Hex to Base64 conversion in Python
Edit 26 Aug 2020: As suggested by Ali in the comments, using codecs.encode(b, "base64")
would result in extra line breaks for MIME syntax. Only use this method if you do want those line breaks formatting.
For a plain Base64 encoding/decoding, use base64.b64encode
and base64.b64decode
. See the answer from Ali for details.
In Python 3, arbitrary encodings including Hex and Base64 has been moved to codecs
module. To get a Base64 str
from a hex str
:
import codecs
hex = "10000000000002ae"
b64 = codecs.encode(codecs.decode(hex, 'hex'), 'base64').decode()
The tool you link to simply interprets the hex as bytes, then encodes those bytes to Base64.
Either use the binascii.unhexlify()
function to convert from a hex string to bytes, or use the bytes.fromhex()
class method. Then use the binascii.b2a_base64()
function to convert that to Base64:
from binascii import unhexlify, b2a_base64
result = b2a_base64(unhexlify(hex_string))
or
from binascii import b2a_base64
result = b2a_base64(bytes.fromhex(hex_string))
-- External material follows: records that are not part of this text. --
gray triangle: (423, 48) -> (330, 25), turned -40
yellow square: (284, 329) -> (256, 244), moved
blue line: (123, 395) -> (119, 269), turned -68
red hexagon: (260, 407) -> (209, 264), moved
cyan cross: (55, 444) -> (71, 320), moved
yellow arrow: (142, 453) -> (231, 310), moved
In Python 2, you can also use the str.decode()
and str.encode()
methods to achieve the same:
result = hex_string.decode('hex').encode('base64')
In Python 3, you'd have to use the codecs.encode()
function for this.
Demo in Python 3:
>>> bytes.fromhex('10000000000002ae')
b'\x10\x00\x00\x00\x00\x00\x02\xae'
>>> from binascii import unhexlify, b2a_base64
>>> unhexlify('10000000000002ae')
b'\x10\x00\x00\x00\x00\x00\x02\xae'
>>> b2a_base64(bytes.fromhex('10000000000002ae'))
b'EAAAAAAAAq4=\n'
>>> b2a_base64(unhexlify('10000000000002ae'))
b'EAAAAAAAAq4=\n'
Demo on Python 2.7:
>>> '10000000000002ae'.decode('hex')
'\x10\x00\x00\x00\x00\x00\x02\xae'
>>> '10000000000002ae'.decode('hex').encode('base64')
'EAAAAAAAAq4=\n'
>>> from binascii import unhexlify, b2a_base64
>>> unhexlify('10000000000002ae')
'\x10\x00\x00\x00\x00\x00\x02\xae'
>>> b2a_base64(unhexlify('10000000000002ae'))
'EAAAAAAAAq4=\n'
Python 2 has native support for both HEX and base64 encoding:
encoded = HEX_STRING.decode("hex").encode("base64")
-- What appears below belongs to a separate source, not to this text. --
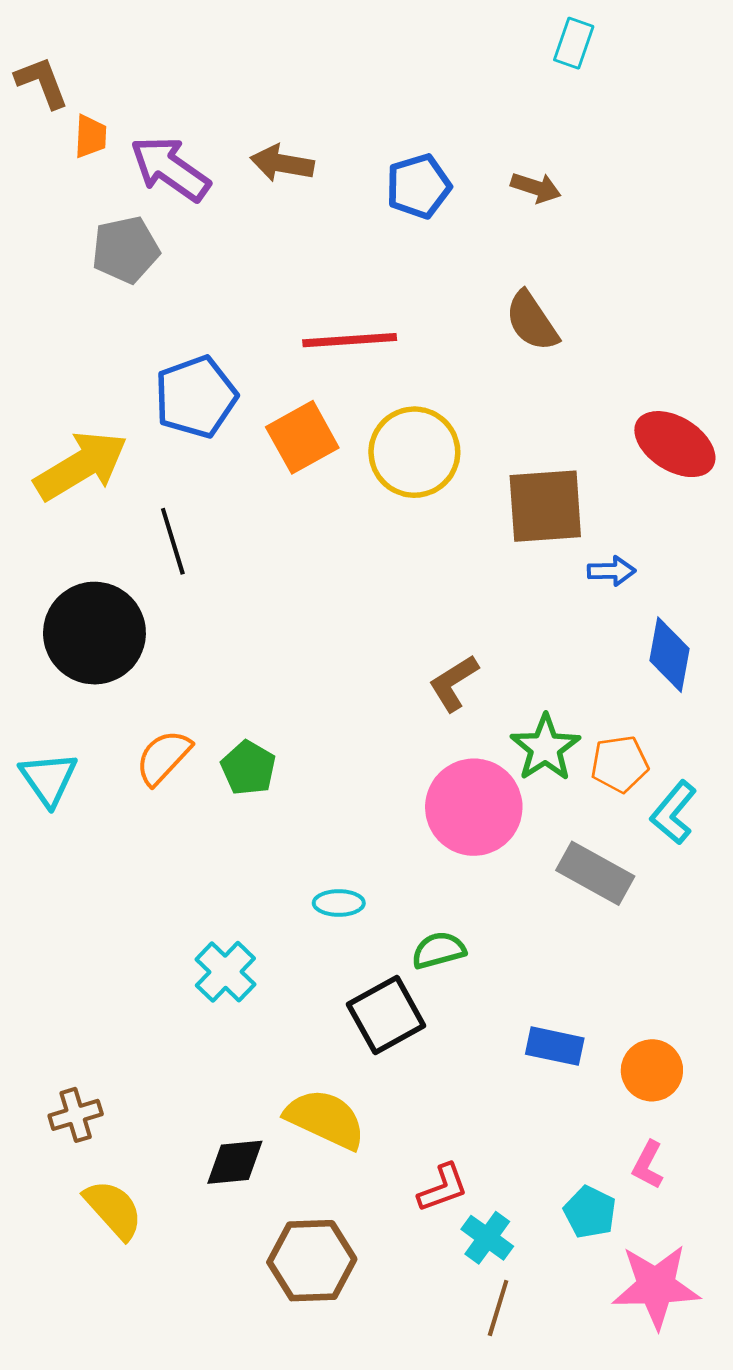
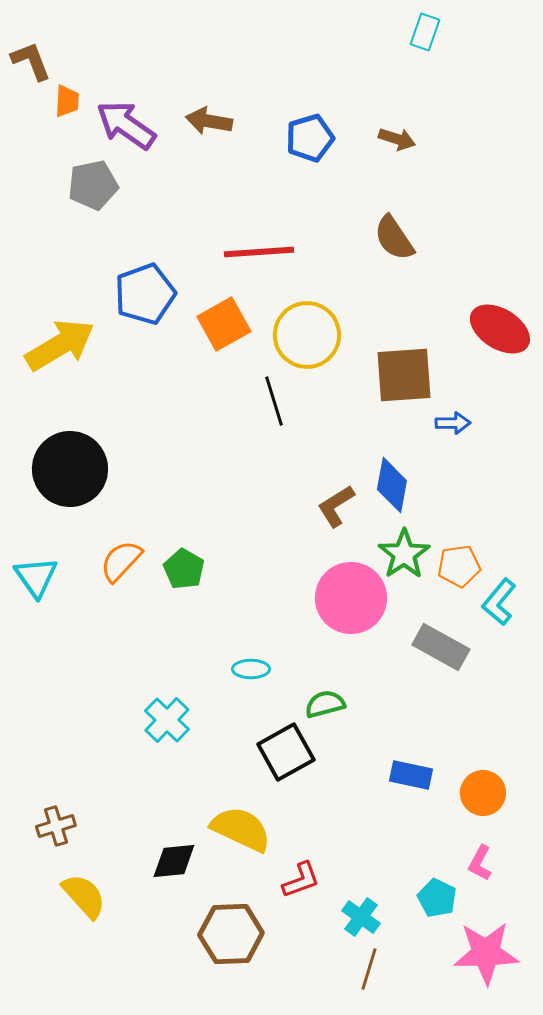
black line: (173, 541) -> (274, 401), moved
blue diamond: (670, 655) -> (392, 485), moved
red L-shape: (443, 1188) -> (301, 880), moved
(if you are using Python 3, see Eana Hufwe or Ali's answers instead)
from base64 import b64encode, b64decode
# hex -> base64
s = 'cafebabe'
b64 = b64encode(bytes.fromhex(s)).decode()
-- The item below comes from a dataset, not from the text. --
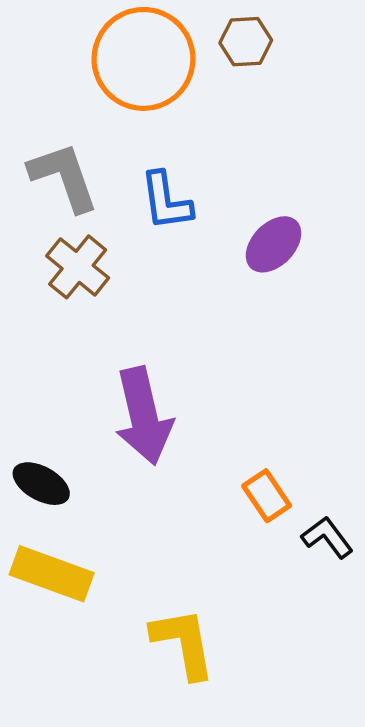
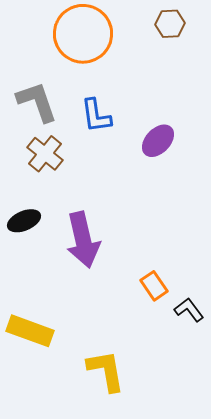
brown hexagon: (246, 42) -> (170, 24), moved
black ellipse: (41, 484) -> (24, 221), moved, turned -52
print('cafebabe in base64:', b64)
# base64 -> hex
s2 = b64decode(b64.encode()).hex()
print('yv66vg== in hex is:', s2)
assert s == s2
This prints:
cafebabe in base64: yv66vg== yv66vg== in hex is: cafebabe
The relevant functions in the documentation, hex to base64:
- b64encode
- bytes.fromhex
- bytes.decode
Base64 to hex:
- b64decode
- str.encode
- bytes.hex
I don't understand why many of the other answers are making it so complicated. For example the most upvoted answer as of Aug 26, 2020:
- There is no need for the
codecs
module here. - The
codecs
module usesbase64.encodebytes(s)
under the hood (see reference here), so it converts to multiline MIME base64, so you get a new line after every 76 bytes of output. Unless you are sending it in e-mail, it is most likely not what you want.
As for specifying 'utf-8'
when encoding a string, or decoding bytes: It adds unnecessary noise. Python 3 uses utf-8 encoding for strings by default. It is not a coincidence that the writers of the standard library made the default encoding of the encode/decode methods also utf-8, so that you don't have to needlessly specify the utf-8 encoding over and over again.